Scare Campaign est un petit film d’horreur qui est loin d’être désagréable à regarder. Plutôt bien filmé et convenablement joué, on lui reprochera néanmoins son scénario plutôt prévisible si on est un tant soit peu habitué aux films à twists. D’un point de vue technique, c’est néanmoins un sans-faute grâce à sa réalisation soignée et surtout inventive qui multiplie les points de vue. Les réalisateurs usent en effet du concept du film dans le film, en employant dans leur montage les plans censés avoir été captés par l’équipe télé dont il raconte l’histoire. Enfin, à la différence de trop nombreux longs-métrages horrifiques vites produits, la direction d’acteur est ici solide.

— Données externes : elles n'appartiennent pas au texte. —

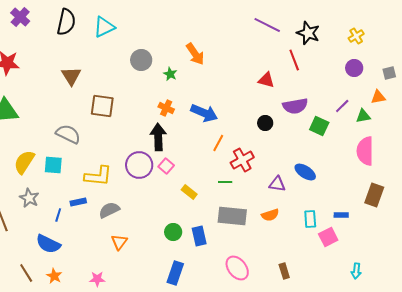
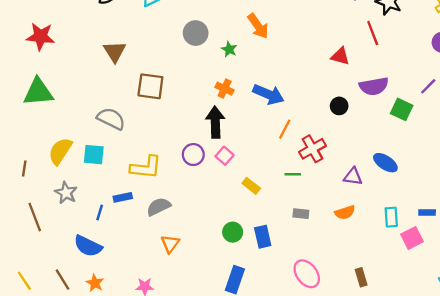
purple circle: (139, 165) -> (193, 155), size x0.7
gray rectangle: (232, 216) -> (301, 214), size x0.5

Au-delà de ses séquences gores qui satisferont les amateurs du genre, les deux réalisateurs ont surtout le mérite de nous offrir une réflexion pas inintéressante sur notre rapport à l’image, dans un monde où la fiction et le réel ont fini par se confondre à travers la multiplication des écrans. Scare Campaign met ainsi en lumière une société voyeuriste où l’avènement d’internet au détriment de la télévision ont permis à certains esprits malades d’avoir accès facilement à une vidéo de décapitation en quelques clics.

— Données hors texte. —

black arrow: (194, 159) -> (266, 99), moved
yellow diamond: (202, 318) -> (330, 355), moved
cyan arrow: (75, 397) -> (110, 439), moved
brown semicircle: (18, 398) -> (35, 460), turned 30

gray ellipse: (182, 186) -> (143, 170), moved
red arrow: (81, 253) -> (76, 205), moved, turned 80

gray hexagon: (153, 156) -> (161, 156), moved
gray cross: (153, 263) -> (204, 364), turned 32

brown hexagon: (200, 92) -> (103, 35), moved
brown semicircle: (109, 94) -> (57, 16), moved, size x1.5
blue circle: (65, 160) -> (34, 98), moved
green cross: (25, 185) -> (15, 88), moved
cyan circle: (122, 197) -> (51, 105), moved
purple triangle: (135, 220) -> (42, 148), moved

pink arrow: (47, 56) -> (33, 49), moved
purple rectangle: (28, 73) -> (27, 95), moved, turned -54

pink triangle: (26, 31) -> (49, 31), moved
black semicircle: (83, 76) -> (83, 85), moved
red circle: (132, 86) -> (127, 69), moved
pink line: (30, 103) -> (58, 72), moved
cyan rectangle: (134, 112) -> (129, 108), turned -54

Le film mixe de façon digeste et plutôt maligne plusieurs registres du cinéma d’horreur avec une certaine maestria qui prouve la connaissance du genre par ses auteurs.  Nous retrouvons ainsi dans le film, un asile digne d’une maison hantée, un psychopathe échappé de Shining avec sa hache, un fantôme en mode Ring, et enfin une bande de psychopathes masqués qui semblent sortir d’un « torture porn » à la Hostel.

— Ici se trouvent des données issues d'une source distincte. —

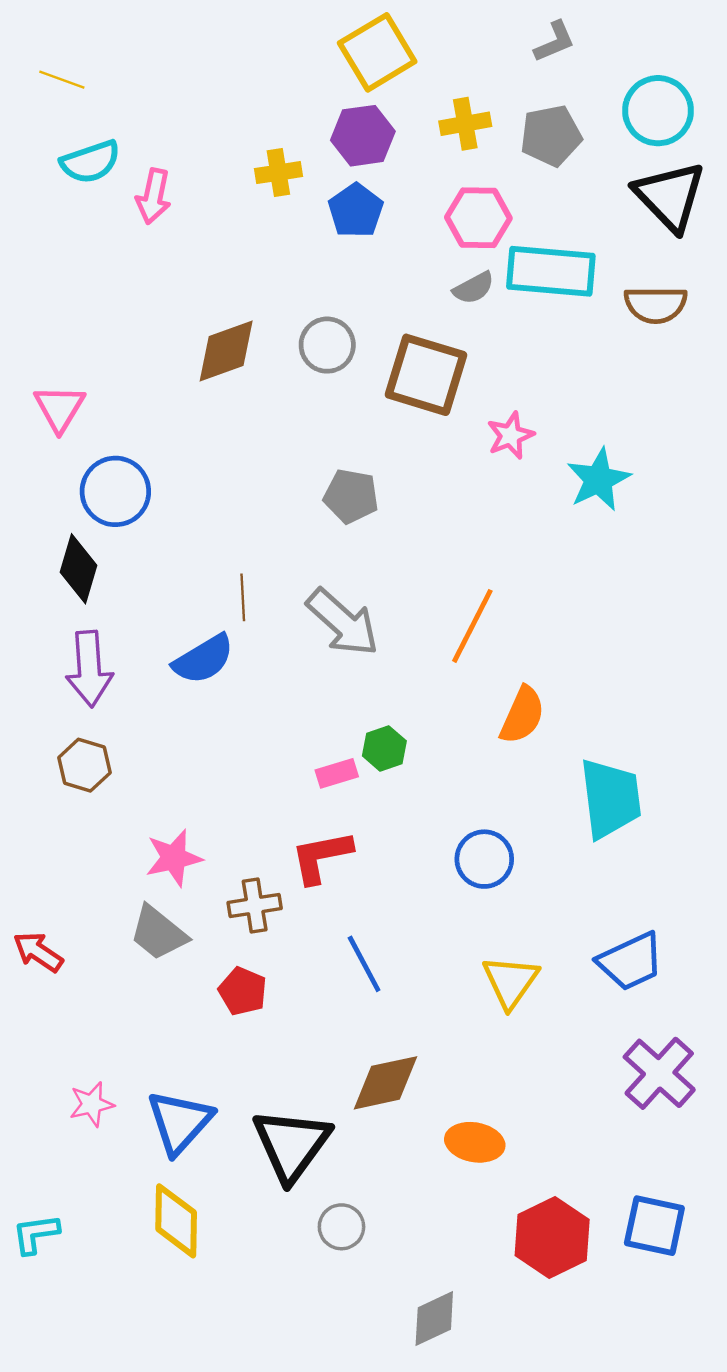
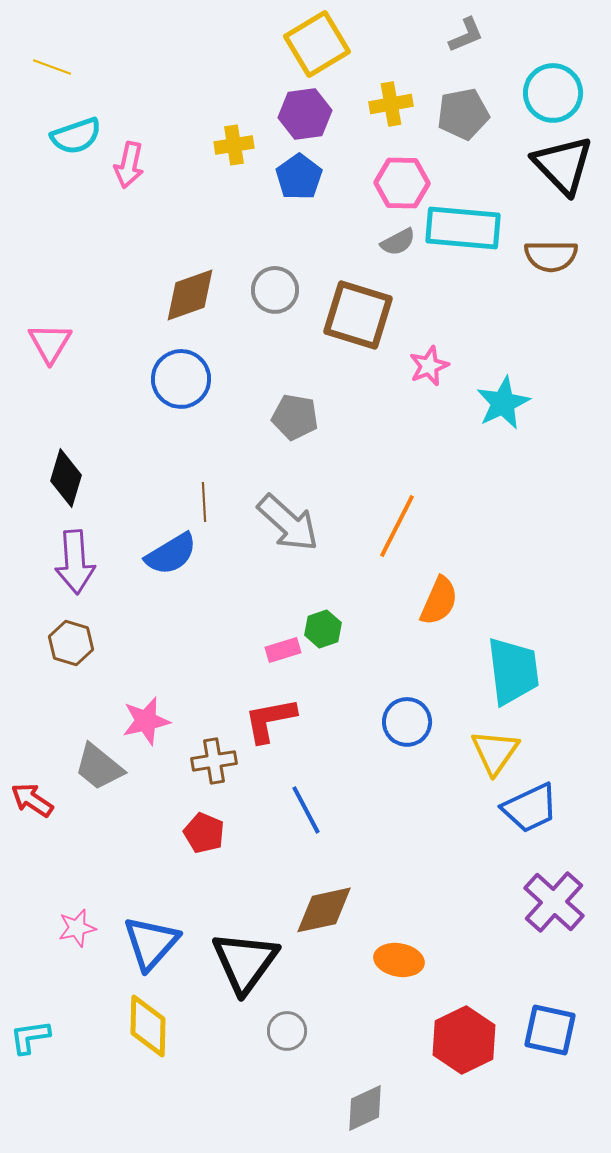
blue circle: (115, 491) -> (181, 379), moved
gray trapezoid: (158, 933) -> (99, 767), moved
yellow triangle: (510, 982) -> (495, 752), moved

On attend donc le prochain film de ses réalisateurs, en espérant qu’ils feront preuve d’un peu plus de subtilité question scénario. En effet, on devine trop souvent ce qui va se passer, car les personnages n’essayent pas d’échapper à la situation horrible à laquelle ils font face. Leurs réactions ne sont là que pour enclencher le twist suivant, ce qui donne malheureusement un côté mécanique et attendu à l’histoire racontée.

Néanmoins, si vous êtes amateurs de cinéma d’horreur, vous passerez un excellent moment avec ce film australien bien supérieur à un bon nombre de longs-métrages d’épouvante américains qui inondent le marché.